START SOURCE MATERIAL
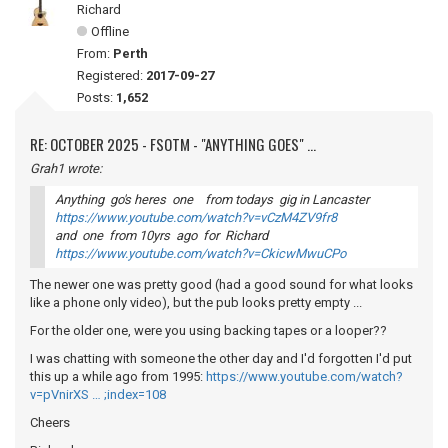
Richard
Offline
From:
Perth
Registered:
2017-09-27
Posts:
1,652
RE: OCTOBER 2025 - FSOTM - "ANYTHING GOES" ...
Grah1 wrote:
Anything go's heres one from todays gig in Lancaster
https://www.youtube.com/watch?v=vCzM4ZV9fr8
and one from 10yrs ago for Richard
https://www.youtube.com/watch?v=CkicwMwuCPo
The newer one was pretty good (had a good sound for what looks
like a phone only video), but the pub looks pretty empty ...
For the older one, were you using backing tapes or a looper??
I was chatting with someone the other day and I'd forgotten I'd put
this up a while ago from 1995:
https://www.youtube.com/watch?
v=pVnirXS … ;index=108
Cheers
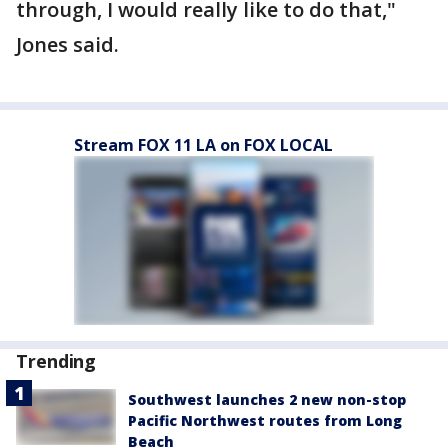
through, I would really like to do that,"
Jones said.
Stream FOX 11 LA on FOX LOCAL
Trending
Southwest launches 2 new non-stop
Pacific Northwest routes from Long
Beach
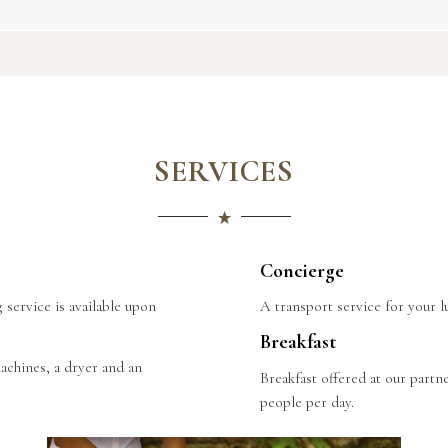
SERVICES
Concierge
 service is available upon
A transport service for your lu
Breakfast
achines, a dryer and an
Breakfast offered at our partn
people per day.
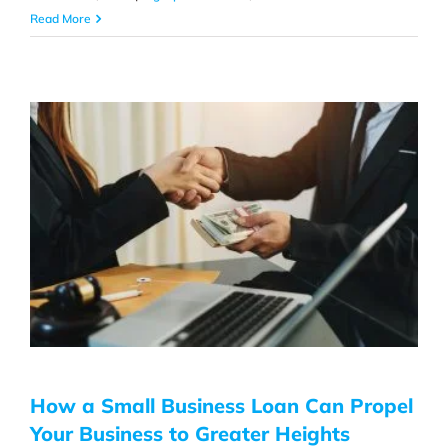
Read More
How a Small Business Loan Can Propel
Your Business to Greater Heights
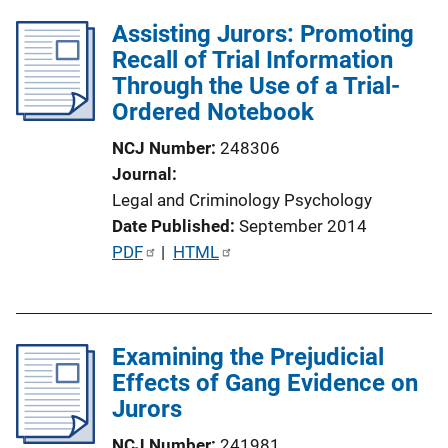
L
Assisting Jurors: Promoting
i
Recall of Trial Information
n
Through the Use of a Trial-
k
Ordered Notebook
NCJ Number
248306
Journal
Legal and Criminology Psychology
Date Published
September 2014
P
PDF
 | 
HTML
u
b
l
Examining the Prejudicial
i
Effects of Gang Evidence on
c
Jurors
a
t
NCJ Number
241981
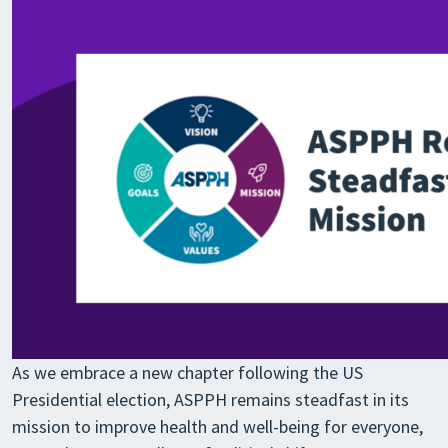
As we embrace a new chapter following the US
Presidential election, ASPPH remains steadfast in its
mission to improve health and well-being for everyone,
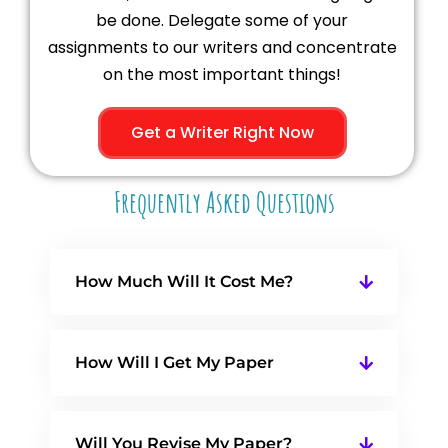
be done. Delegate some of your
assignments to our writers and concentrate
on the most important things!
Get a Writer Right Now
Frequently Asked Questions
How Much Will It Cost Me?
How Will I Get My Paper
Will You Revise My Paper?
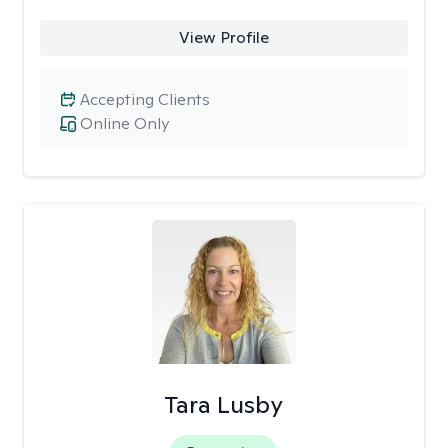
View Profile
Accepting Clients
Online Only
Tara Lusby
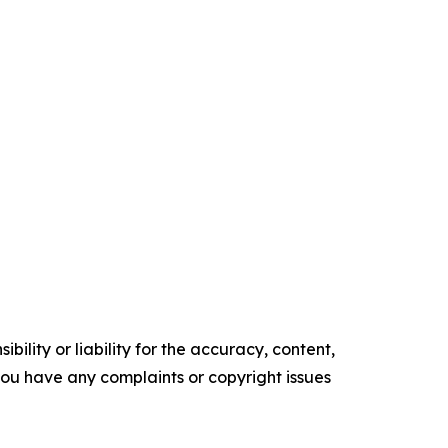
ility or liability for the accuracy, content,
f you have any complaints or copyright issues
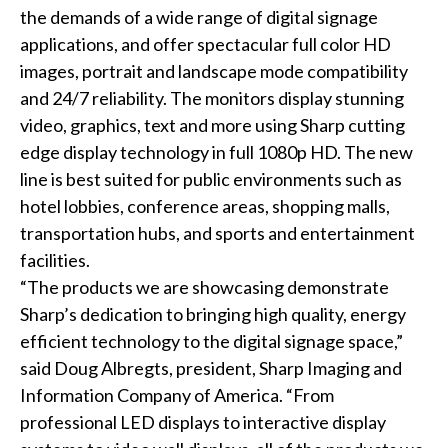
the demands of a wide range of digital signage
applications, and offer spectacular full color HD
images, portrait and landscape mode compatibility
and 24/7 reliability. The monitors display stunning
video, graphics, text and more using Sharp cutting
edge display technology in full 1080p HD. The new
line is best suited for public environments such as
hotel lobbies, conference areas, shopping malls,
transportation hubs, and sports and entertainment
facilities.
“The products we are showcasing demonstrate
Sharp’s dedication to bringing high quality, energy
efficient technology to the digital signage space,”
said Doug Albregts, president, Sharp Imaging and
Information Company of America. “From
professional LED displays to interactive display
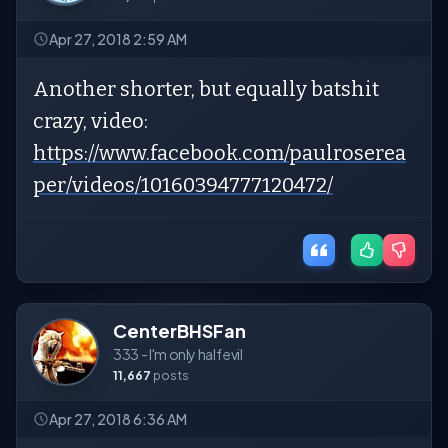
Apr 27, 2018 2:59 AM
Another shorter, but equally batshit
crazy, video:
https://www.facebook.com/paulroserea
per/videos/10160394777120472/
CenterBHSFan
333 - I'm only half evil
11,667
posts
Apr 27, 2018 6:36 AM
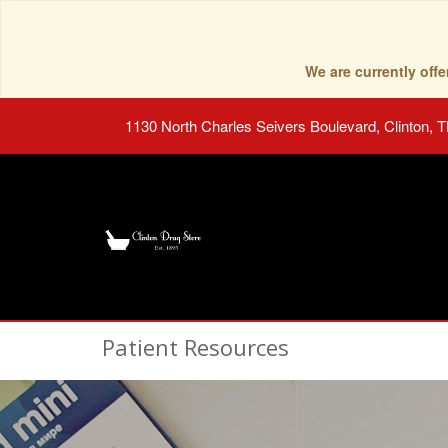
We are currently of
1130 North Charles Seivers Boulevard, Clinton, 
Patient Resources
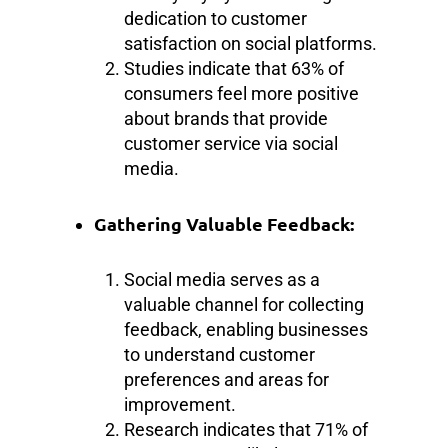
dedication to customer
satisfaction on social platforms.
Studies indicate that 63% of
consumers feel more positive
about brands that provide
customer service via social
media.
Gathering Valuable Feedback:
Social media serves as a
valuable channel for collecting
feedback, enabling businesses
to understand customer
preferences and areas for
improvement.
Research indicates that 71% of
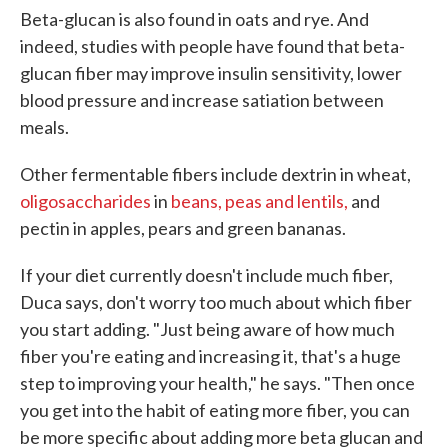
Beta-glucan is also found in oats and rye. And
indeed, studies with people have found that beta-
glucan fiber may improve insulin sensitivity, lower
blood pressure and increase satiation between
meals.
Other fermentable fibers include dextrin in wheat,
oligosaccharides
in
beans, peas and lentils,
and
pectin in apples, pears and green bananas.
If your diet currently doesn't include much fiber,
Duca says, don't worry too much about which fiber
you start adding. "Just being aware of how much
fiber you're eating and increasing it, that's a huge
step to improving your health," he says. "Then once
you get into the habit of eating more fiber, you can
be more specific about adding more beta glucan and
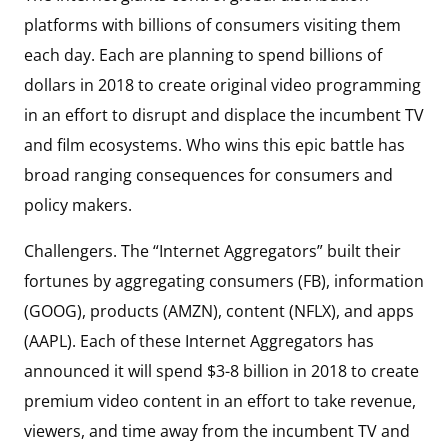
platforms with billions of consumers visiting them
each day. Each are planning to spend billions of
dollars in 2018 to create original video programming
in an effort to disrupt and displace the incumbent TV
and film ecosystems. Who wins this epic battle has
broad ranging consequences for consumers and
policy makers.
Challengers. The “Internet Aggregators” built their
fortunes by aggregating consumers (FB), information
(GOOG), products (AMZN), content (NFLX), and apps
(AAPL). Each of these Internet Aggregators has
announced it will spend $3-8 billion in 2018 to create
premium video content in an effort to take revenue,
viewers, and time away from the incumbent TV and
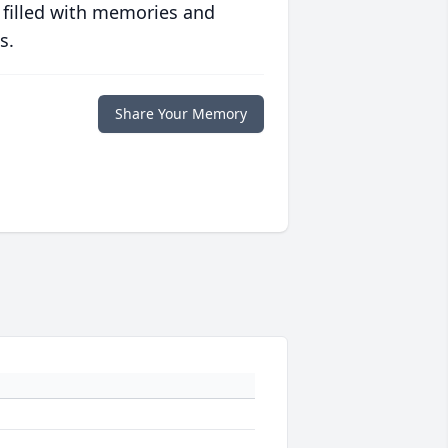
 filled with memories and
s.
Share Your Memory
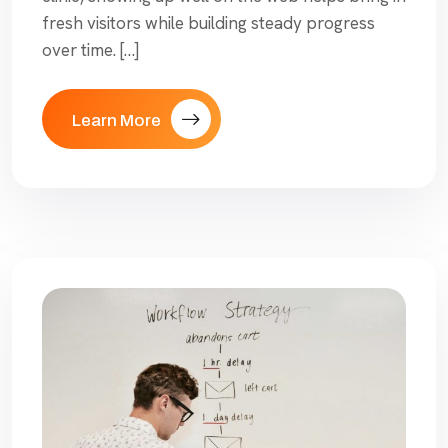
fresh visitors while building steady progress
over time. […]
Learn More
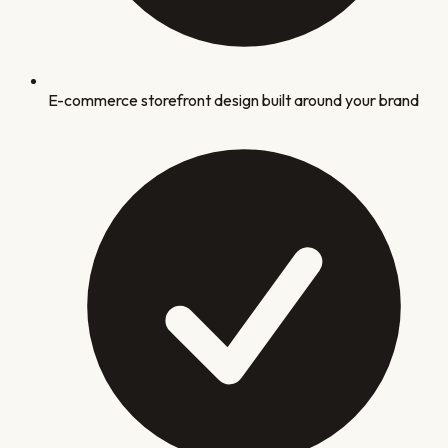
E-commerce storefront design built around your brand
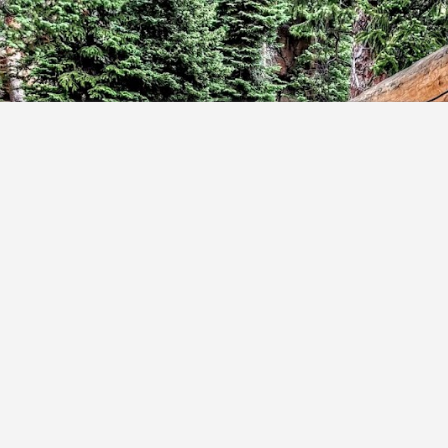
Skip to main content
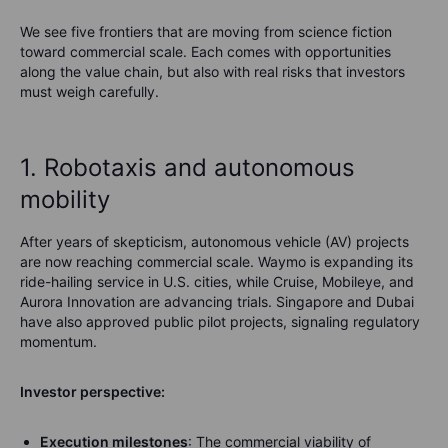
We see five frontiers that are moving from science fiction
toward commercial scale. Each comes with opportunities
along the value chain, but also with real risks that investors
must weigh carefully.
1. Robotaxis and autonomous
mobility
After years of skepticism, autonomous vehicle (AV) projects
are now reaching commercial scale. Waymo is expanding its
ride-hailing service in U.S. cities, while Cruise, Mobileye, and
Aurora Innovation are advancing trials. Singapore and Dubai
have also approved public pilot projects, signaling regulatory
momentum.
Investor perspective:
Execution milestones
: The commercial viability of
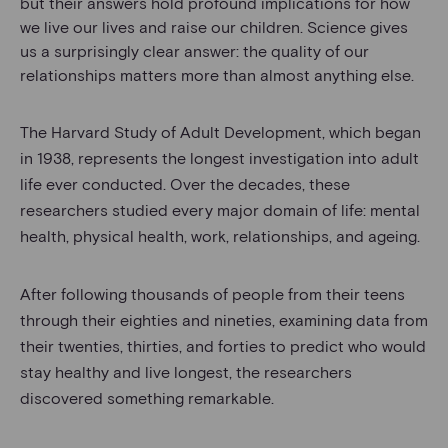
but their answers hold profound implications for how
we live our lives and raise our children. Science gives
us a surprisingly clear answer: the quality of our
relationships matters more than almost anything else.
The Harvard Study of Adult Development, which began
in 1938, represents the longest investigation into adult
life ever conducted. Over the decades, these
researchers studied every major domain of life: mental
health, physical health, work, relationships, and ageing.
After following thousands of people from their teens
through their eighties and nineties, examining data from
their twenties, thirties, and forties to predict who would
stay healthy and live longest, the researchers
discovered something remarkable.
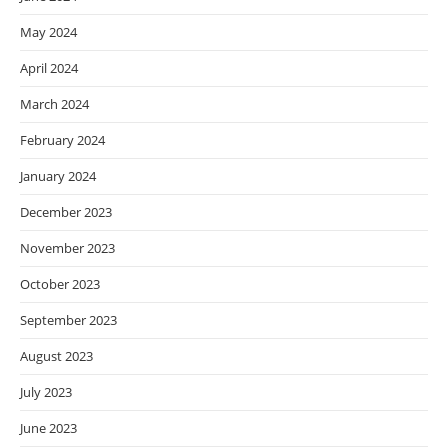
May 2024
April 2024
March 2024
February 2024
January 2024
December 2023
November 2023
October 2023
September 2023
August 2023
July 2023
June 2023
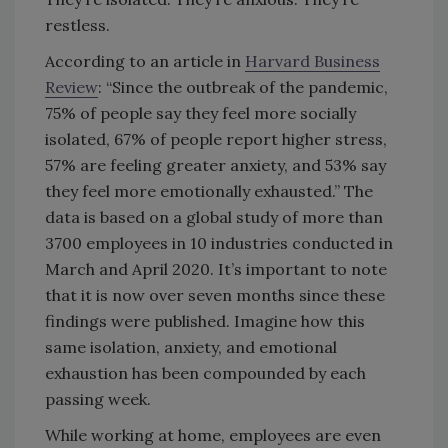
restless.
According to an article in
Harvard Business
Review
: “Since the outbreak of the pandemic,
75% of people say they feel more socially
isolated, 67% of people report higher stress,
57% are feeling greater anxiety, and 53% say
they feel more emotionally exhausted.” The
data is based on a global study of more than
3700 employees in 10 industries conducted in
March and April 2020. It’s important to note
that it is now over seven months since these
findings were published. Imagine how this
same isolation, anxiety, and emotional
exhaustion has been compounded by each
passing week.
While working at home, employees are even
END SOURCE MATERIAL
-- ASSIGNMENT --
Drop the pictures; return the lines above from the line containing "We see five" to the line containing "through their eighties", both included, exactly.

-- TASK ANSWER --
We see five frontiers that are moving from science fiction
toward commercial scale. Each comes with opportunities
along the value chain, but also with real risks that investors
must weigh carefully.
1. Robotaxis and autonomous
mobility
After years of skepticism, autonomous vehicle (AV) projects
are now reaching commercial scale. Waymo is expanding its
ride-hailing service in U.S. cities, while Cruise, Mobileye, and
Aurora Innovation are advancing trials. Singapore and Dubai
have also approved public pilot projects, signaling regulatory
momentum.
Investor perspective:
Execution milestones
: The commercial viability of
but their answers hold profound implications for how
we live our lives and raise our children. Science gives
us a surprisingly clear answer: the quality of our
relationships matters more than almost anything else.
The Harvard Study of Adult Development, which began
in 1938, represents the longest investigation into adult
life ever conducted. Over the decades, these
researchers studied every major domain of life: mental
health, physical health, work, relationships, and ageing.
After following thousands of people from their teens
through their eighties and nineties, examining data from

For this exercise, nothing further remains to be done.